> Work required: Below this line is a set of entries; quote exactly the lines from the line that contains "gestión de donantes?" to the line that contains "recaudación de fondos", both lines included.

Extracted page text data:
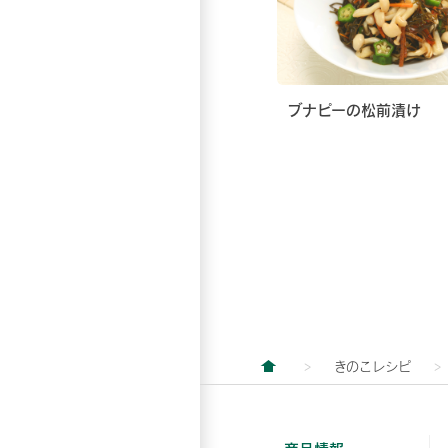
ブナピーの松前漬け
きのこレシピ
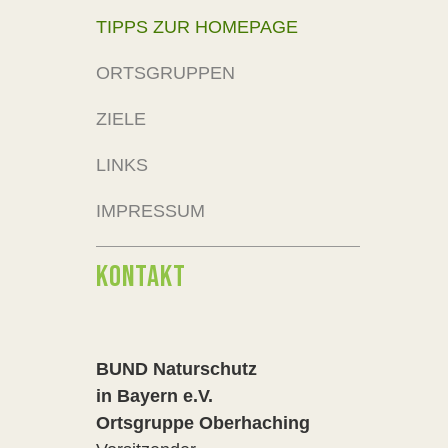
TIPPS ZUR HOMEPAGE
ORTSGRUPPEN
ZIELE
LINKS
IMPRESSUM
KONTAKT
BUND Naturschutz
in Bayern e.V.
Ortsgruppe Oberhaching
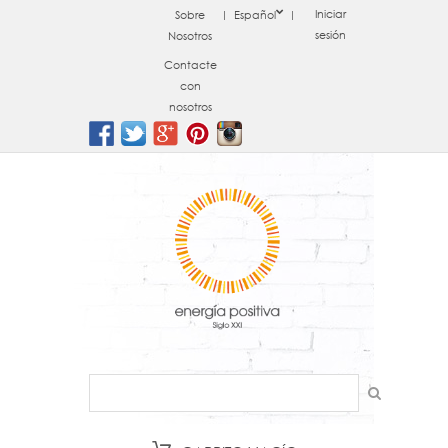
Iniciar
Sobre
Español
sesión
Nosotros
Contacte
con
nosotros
--
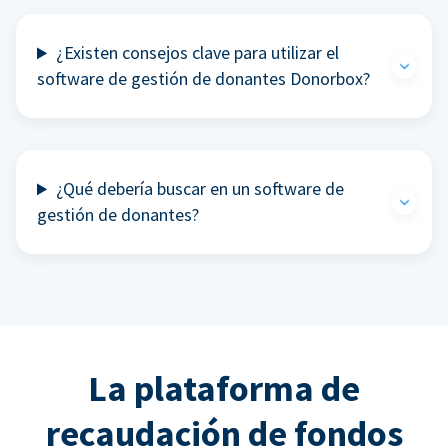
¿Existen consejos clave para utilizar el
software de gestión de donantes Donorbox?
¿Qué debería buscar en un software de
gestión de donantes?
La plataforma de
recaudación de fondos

> Output for this exercise:
gestión de donantes?
La plataforma de
recaudación de fondos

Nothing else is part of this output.